Les faits à Dolisie
Le 4 octobre, au petit matin, les gendarmes de la compagnie de Dolisie ont intercepté deux jeunes hommes transportant quatre pointes d’ivoire, équivalant à deux éléphants abattus. Les défenses, soigneusement emballées, étaient destinées à un acheteur encore non identifié.
Selon les premiers éléments de l’enquête, l’ivoire aurait transité par le poste frontalier de Mabanda, au Gabon, avant d’être acheminé par bus jusqu’à la capitale du Niari. Les suspects, âgés de 21 et 29 ans, ont immédiatement reconnu les faits.
Opération concertée forces publiques et ONG
L’arrestation résulte d’une collaboration tissée depuis 15 ans entre la Gendarmerie, la direction départementale de l’Économie forestière et le Projet d’Appui à l’Application de la Loi sur la Faune Sauvage, plus connu sous l’acronyme PALF.
« Nous avons reçu une information anonyme la veille », confie un officier sous couvert d’anonymat. « Grâce à l’appui technique de PALF, nous avons planifié une surveillance discrète qui a permis de saisir la marchandise sans incident ».
Vigilance des communautés riveraines
Derrière la saisie se cache souvent un habitant attentif. À Kanga, quartier périphérique de Dolisie, une vendeuse de carburant artisanal a remarqué les colis suspects et prévenu un leader communautaire, lequel a relayé l’alerte via une messagerie sécurisée.
Les radios locales, soutenues par le ministère de la Communication, diffusent chaque semaine des spots rappelant que la dénonciation d’un trafic faunique est un acte citoyen protégé. Les informateurs bénéficient d’un strict anonymat, précise PALF.

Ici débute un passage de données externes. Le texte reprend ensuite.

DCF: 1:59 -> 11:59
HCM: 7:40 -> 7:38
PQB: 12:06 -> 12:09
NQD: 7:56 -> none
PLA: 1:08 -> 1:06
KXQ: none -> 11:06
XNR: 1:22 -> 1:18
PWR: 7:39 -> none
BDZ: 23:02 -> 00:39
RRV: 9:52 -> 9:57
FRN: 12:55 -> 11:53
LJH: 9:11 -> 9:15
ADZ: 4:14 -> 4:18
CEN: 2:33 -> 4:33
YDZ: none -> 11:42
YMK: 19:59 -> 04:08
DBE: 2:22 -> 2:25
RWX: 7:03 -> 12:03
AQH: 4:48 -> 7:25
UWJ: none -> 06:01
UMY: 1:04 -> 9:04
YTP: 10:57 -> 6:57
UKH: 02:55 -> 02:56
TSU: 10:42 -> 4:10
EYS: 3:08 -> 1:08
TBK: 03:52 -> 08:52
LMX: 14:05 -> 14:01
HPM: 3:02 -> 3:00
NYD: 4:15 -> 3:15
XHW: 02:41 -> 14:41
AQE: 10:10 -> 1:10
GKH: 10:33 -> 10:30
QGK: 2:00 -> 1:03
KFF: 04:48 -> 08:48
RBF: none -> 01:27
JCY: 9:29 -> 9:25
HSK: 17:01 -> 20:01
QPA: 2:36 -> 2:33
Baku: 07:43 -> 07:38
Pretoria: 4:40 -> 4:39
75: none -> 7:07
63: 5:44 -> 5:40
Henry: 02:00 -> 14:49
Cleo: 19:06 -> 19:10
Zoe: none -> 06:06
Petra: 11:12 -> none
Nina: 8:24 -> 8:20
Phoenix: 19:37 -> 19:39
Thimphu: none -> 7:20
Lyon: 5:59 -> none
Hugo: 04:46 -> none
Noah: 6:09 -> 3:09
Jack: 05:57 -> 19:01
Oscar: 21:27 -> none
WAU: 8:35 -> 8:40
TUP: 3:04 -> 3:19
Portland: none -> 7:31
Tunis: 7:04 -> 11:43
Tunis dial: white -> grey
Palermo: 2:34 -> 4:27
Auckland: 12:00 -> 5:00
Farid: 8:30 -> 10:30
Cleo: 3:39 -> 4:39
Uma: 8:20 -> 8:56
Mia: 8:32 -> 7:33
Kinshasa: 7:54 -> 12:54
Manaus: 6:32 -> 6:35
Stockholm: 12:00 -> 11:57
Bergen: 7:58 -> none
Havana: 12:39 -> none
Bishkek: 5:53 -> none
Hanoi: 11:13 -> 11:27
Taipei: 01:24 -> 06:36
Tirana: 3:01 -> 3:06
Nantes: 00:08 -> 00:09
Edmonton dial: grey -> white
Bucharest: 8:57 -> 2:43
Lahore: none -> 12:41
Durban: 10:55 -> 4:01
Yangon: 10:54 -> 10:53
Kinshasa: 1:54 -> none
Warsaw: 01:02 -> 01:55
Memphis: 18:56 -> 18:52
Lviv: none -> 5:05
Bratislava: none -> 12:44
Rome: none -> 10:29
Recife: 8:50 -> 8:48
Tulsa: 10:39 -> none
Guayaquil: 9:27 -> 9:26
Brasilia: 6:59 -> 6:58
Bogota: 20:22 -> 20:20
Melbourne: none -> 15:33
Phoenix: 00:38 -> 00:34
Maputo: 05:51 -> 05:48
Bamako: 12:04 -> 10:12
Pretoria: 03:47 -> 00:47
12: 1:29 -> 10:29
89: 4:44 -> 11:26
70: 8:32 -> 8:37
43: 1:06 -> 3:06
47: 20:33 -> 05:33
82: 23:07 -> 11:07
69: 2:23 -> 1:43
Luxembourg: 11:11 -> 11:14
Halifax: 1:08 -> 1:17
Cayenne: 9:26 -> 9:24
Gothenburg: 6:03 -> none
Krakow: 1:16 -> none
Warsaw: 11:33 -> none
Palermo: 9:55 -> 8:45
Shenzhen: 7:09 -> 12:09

Un arsenal juridique renforcé
Au Congo, l’éléphant de forêt est classé espèce intégralement protégée. L’article 27 de la loi sur la faune et les aires protégées interdit toute détention, importation ou exportation de ses trophées sans dérogation scientifique ou de reproduction.
Les deux prévenus risquent entre deux et cinq ans d’emprisonnement et jusqu’à cinq millions de francs CFA d’amende. Le procureur près le Tribunal de grande instance de Dolisie a indiqué que le dossier serait traité « avec célérité, dans l’intérêt général ».
Une volonté politique affirmée
En ratifiant la convention CITES et la Déclaration de N’Djamena sur la lutte anticriminalité faunique, Brazzaville a réitéré son engagement à préserver les espèces menacées. Depuis 2019, plus de 350 opérations ont été menées sur l’ensemble du territoire, selon le ministère des Forêts.
Le gouvernement appuie également les tribunaux en nommant des magistrats référents en matière environnementale. « Nous veillons à l’application pleine des textes afin que la dissuasion soit réelle », souligne un cadre du ministère de la Justice.
Technologies au service de la conservation
La stratégie nationale inclut désormais le recours à la télédétection pour suivre les couloirs de migration des éléphants et repérer les pistes clandestines. Des images satellite à haute résolution sont transmises aux éco-gardiens via une application mobile.
Dans le Niari, quatre drones à décollage vertical sillonnent les bosquets denses à l’aube. Les séquences thermiques aident à localiser les groupes d’éléphants, réduisant les risques d’affrontement avec les cultivateurs et compliquant la tâche des braconniers.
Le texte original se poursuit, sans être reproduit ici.